* Exercise objective:
First find the line with "Describe the element", then reproduce it and all following lines of the data to the end, exactly and with no pictures, adding nothing.
*** Study material Section Begins ***
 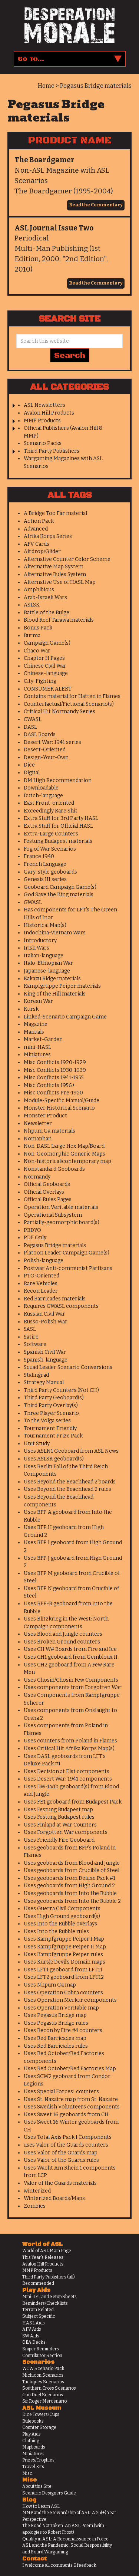 What do you see at coordinates (73, 1802) in the screenshot?
I see `Uses FE1 geoboard from Budapest Pack` at bounding box center [73, 1802].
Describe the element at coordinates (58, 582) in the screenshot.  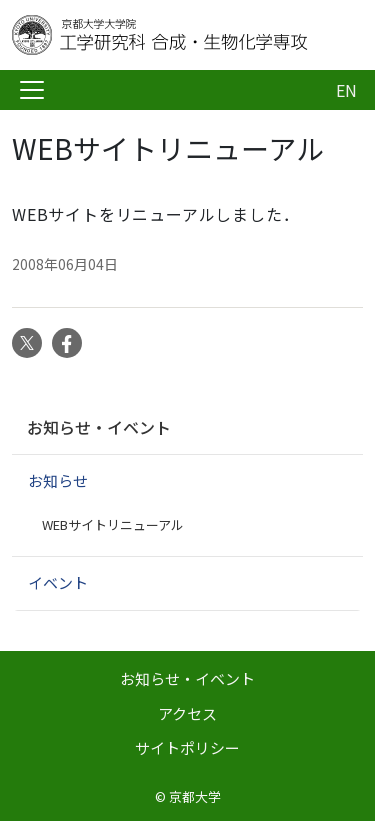
I see `イベント` at that location.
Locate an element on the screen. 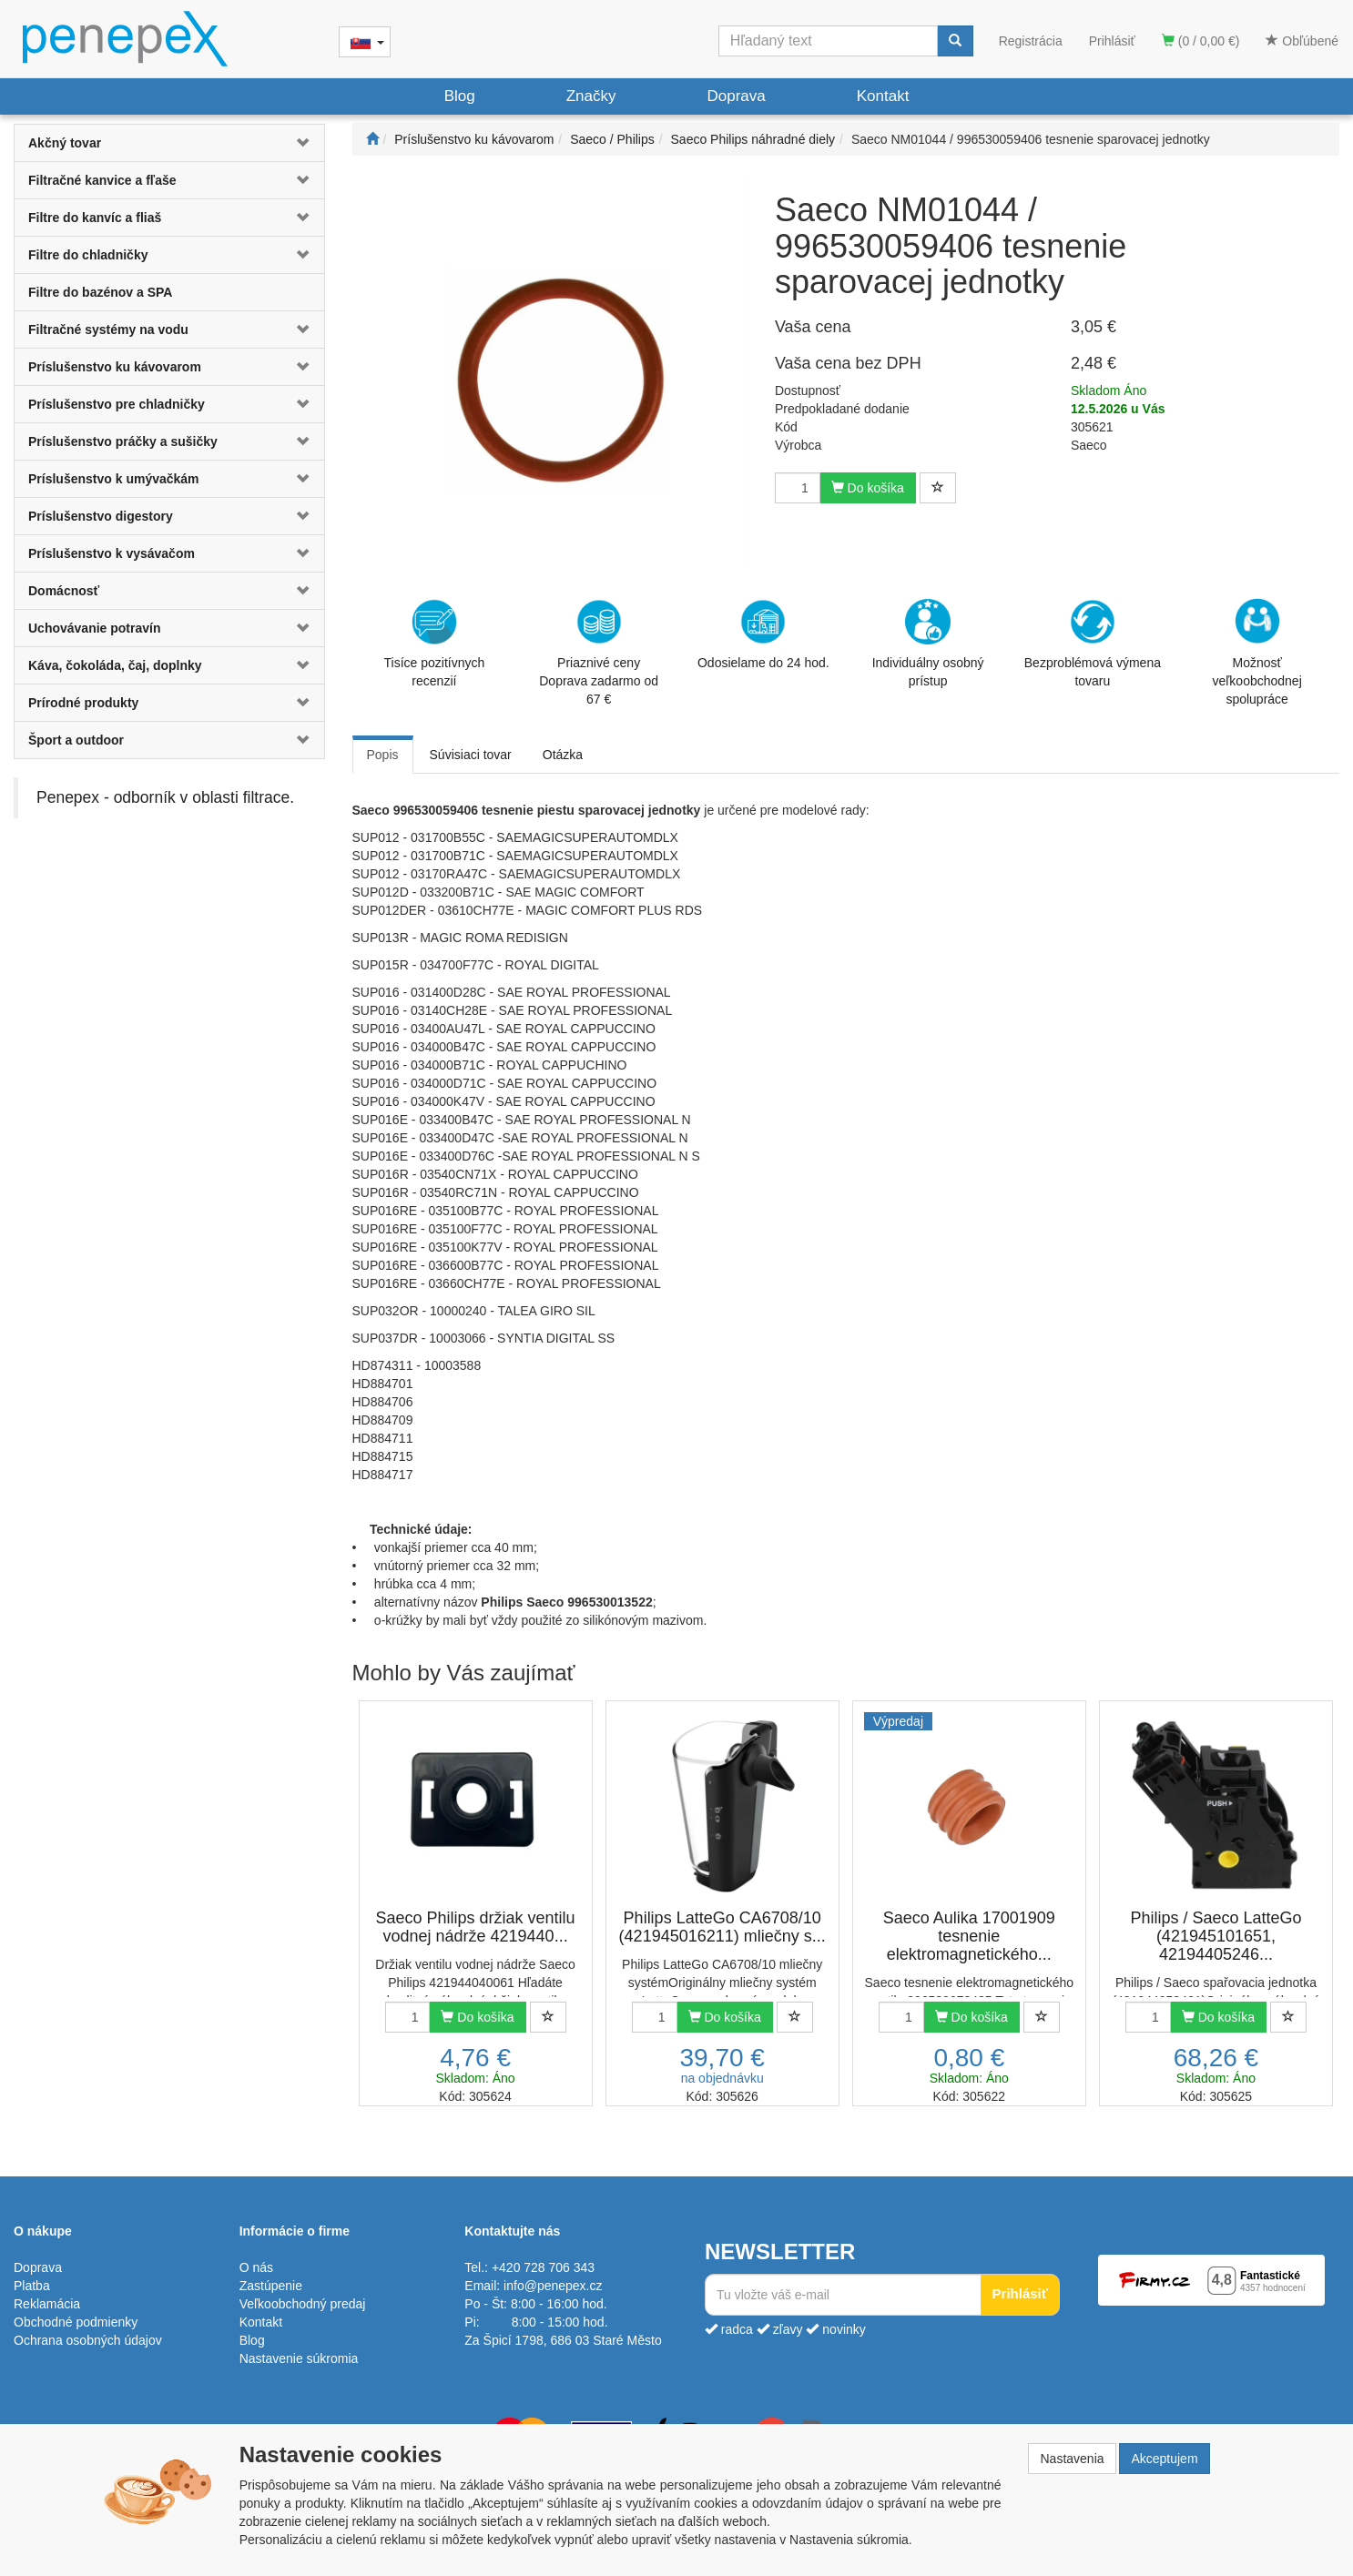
*** Study material Section Ends ***
* Written reply:
Describe the element at coordinates (58, 582) in the screenshot.  
I see `イベント` at that location.
Locate an element on the screen. 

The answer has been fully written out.